(Extracted data entries)
--- --- ---

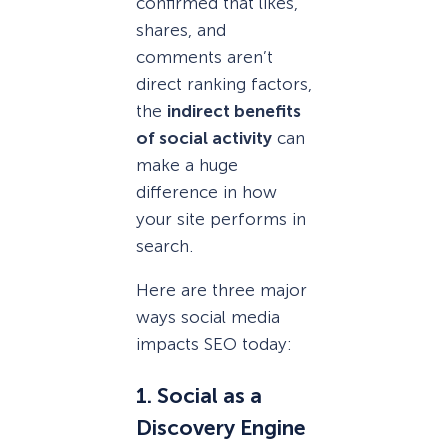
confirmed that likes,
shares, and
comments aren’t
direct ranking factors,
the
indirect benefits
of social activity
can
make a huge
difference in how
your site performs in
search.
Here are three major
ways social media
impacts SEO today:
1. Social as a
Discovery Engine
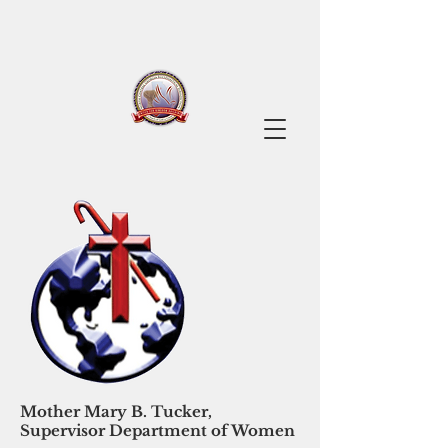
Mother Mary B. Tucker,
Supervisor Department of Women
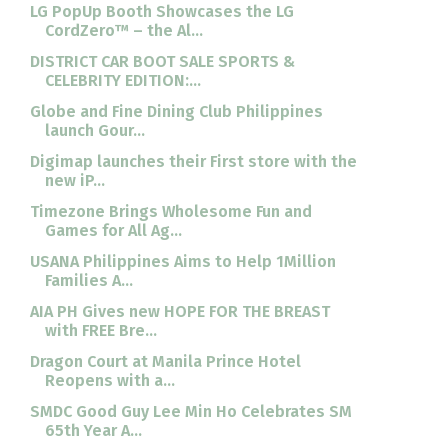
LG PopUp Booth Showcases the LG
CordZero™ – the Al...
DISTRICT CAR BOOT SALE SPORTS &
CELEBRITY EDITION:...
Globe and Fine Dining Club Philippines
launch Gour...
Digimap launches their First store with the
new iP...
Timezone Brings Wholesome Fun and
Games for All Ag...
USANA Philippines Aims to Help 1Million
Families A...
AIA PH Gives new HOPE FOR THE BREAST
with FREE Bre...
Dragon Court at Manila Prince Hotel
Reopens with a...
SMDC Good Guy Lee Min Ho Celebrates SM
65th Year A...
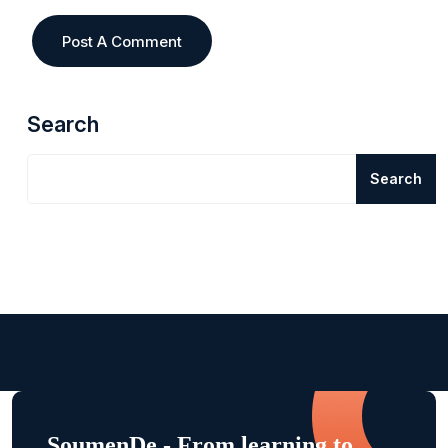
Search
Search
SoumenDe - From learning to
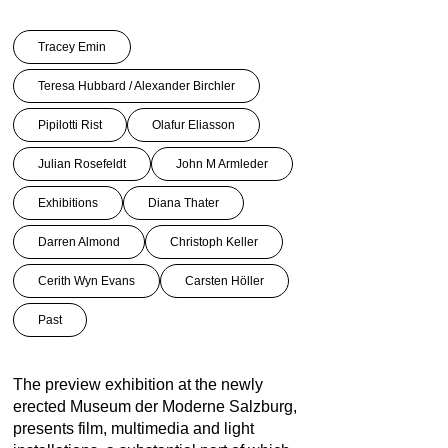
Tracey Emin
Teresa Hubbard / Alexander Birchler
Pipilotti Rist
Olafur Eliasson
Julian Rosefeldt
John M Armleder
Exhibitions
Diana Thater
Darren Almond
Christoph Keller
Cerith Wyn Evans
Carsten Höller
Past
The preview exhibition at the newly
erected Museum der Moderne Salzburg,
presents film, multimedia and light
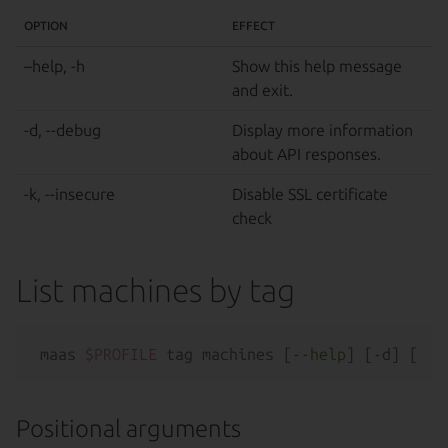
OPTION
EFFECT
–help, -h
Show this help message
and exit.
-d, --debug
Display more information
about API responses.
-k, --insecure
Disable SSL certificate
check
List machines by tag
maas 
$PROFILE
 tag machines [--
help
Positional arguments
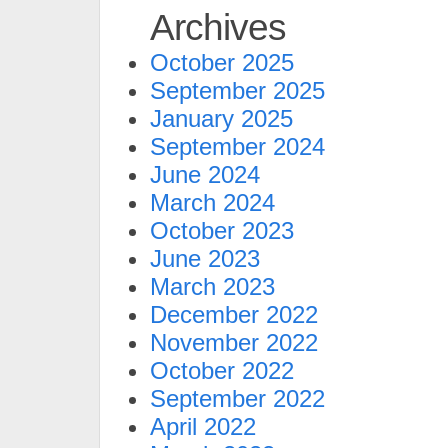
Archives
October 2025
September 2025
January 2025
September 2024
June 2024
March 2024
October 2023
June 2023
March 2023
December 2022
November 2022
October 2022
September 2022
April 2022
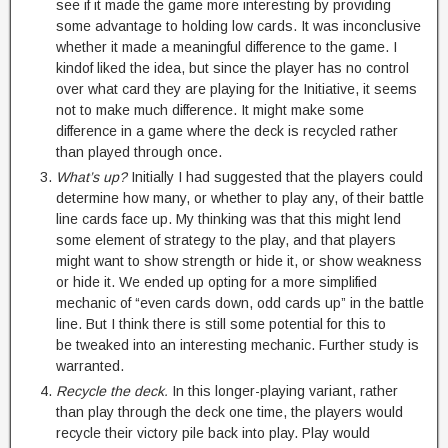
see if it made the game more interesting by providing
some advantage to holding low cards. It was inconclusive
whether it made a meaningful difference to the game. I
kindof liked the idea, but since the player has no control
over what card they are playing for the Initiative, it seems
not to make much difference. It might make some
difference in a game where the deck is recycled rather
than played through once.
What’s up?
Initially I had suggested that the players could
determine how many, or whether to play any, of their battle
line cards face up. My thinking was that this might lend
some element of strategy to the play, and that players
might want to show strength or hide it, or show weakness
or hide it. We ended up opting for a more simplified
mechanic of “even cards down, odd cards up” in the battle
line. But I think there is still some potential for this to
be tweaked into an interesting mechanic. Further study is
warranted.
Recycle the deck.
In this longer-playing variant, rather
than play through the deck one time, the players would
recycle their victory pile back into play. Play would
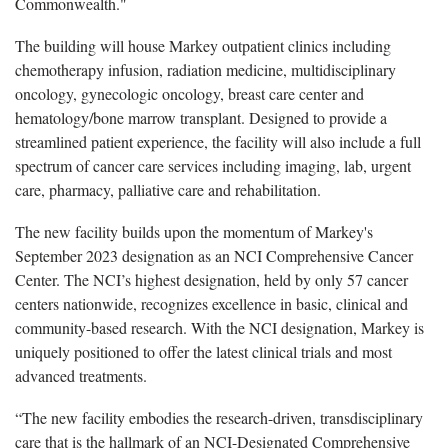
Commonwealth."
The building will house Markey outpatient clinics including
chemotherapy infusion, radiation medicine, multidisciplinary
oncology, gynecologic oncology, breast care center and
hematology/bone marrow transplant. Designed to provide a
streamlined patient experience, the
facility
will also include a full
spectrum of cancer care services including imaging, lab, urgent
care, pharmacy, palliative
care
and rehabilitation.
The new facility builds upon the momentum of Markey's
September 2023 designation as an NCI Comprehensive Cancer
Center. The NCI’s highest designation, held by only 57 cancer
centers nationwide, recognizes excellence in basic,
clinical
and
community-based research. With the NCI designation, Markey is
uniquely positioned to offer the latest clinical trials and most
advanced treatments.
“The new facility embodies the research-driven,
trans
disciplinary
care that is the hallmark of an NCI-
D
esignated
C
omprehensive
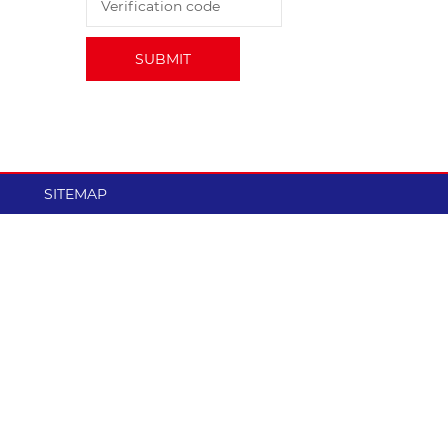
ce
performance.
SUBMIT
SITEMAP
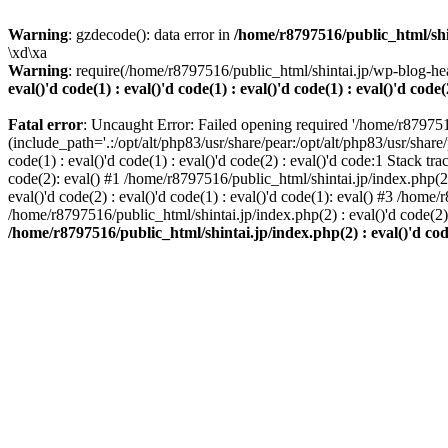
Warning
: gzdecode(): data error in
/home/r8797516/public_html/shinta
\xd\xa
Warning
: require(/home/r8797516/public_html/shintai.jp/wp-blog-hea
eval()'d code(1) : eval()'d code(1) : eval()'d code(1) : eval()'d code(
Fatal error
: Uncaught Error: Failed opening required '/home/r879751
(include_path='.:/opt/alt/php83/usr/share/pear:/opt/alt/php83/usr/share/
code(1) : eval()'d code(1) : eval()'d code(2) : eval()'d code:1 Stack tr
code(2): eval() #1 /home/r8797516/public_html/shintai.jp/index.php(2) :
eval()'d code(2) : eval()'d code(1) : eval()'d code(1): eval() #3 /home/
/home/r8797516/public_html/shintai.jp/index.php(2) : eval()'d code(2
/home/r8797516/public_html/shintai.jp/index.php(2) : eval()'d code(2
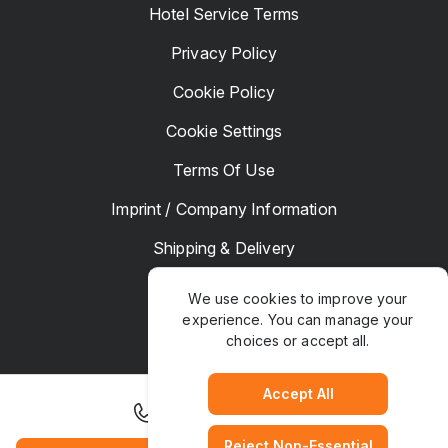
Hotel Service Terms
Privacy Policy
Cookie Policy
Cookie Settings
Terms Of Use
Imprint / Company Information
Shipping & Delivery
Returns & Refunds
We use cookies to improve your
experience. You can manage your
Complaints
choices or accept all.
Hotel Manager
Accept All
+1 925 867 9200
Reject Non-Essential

--- --- ---

Exact copies of the lines from the one containing "community-based research. With" through the end of the records above are required, with no pictures among them.

community-based research. With the NCI designation, Markey is
uniquely positioned to offer the latest clinical trials and most
advanced treatments.
“The new facility embodies the research-driven,
trans
disciplinary
care that is the hallmark of an NCI-
D
esignated
C
omprehensive
ce
performance.
SUBMIT
SITEMAP
Warning
: gzdecode(): data error in
/home/r8797516/public_html/shinta
\xd\xa
Warning
: require(/home/r8797516/public_html/shintai.jp/wp-blog-hea
eval()'d code(1) : eval()'d code(1) : eval()'d code(1) : eval()'d code(
Fatal error
: Uncaught Error: Failed opening required '/home/r879751
(include_path='.:/opt/alt/php83/usr/share/pear:/opt/alt/php83/usr/share/
code(1) : eval()'d code(1) : eval()'d code(2) : eval()'d code:1 Stack tr
code(2): eval() #1 /home/r8797516/public_html/shintai.jp/index.php(2) :
eval()'d code(2) : eval()'d code(1) : eval()'d code(1): eval() #3 /home/
/home/r8797516/public_html/shintai.jp/index.php(2) : eval()'d code(2
/home/r8797516/public_html/shintai.jp/index.php(2) : eval()'d code(2
Hotel Service Terms
Privacy Policy
Cookie Policy
Cookie Settings
Terms Of Use
Imprint / Company Information
Shipping & Delivery
Returns & Refunds
We use cookies to improve your
experience. You can manage your
Complaints
choices or accept all.
Hotel Manager
Accept All
+1 925 867 9200
Reject Non-Essential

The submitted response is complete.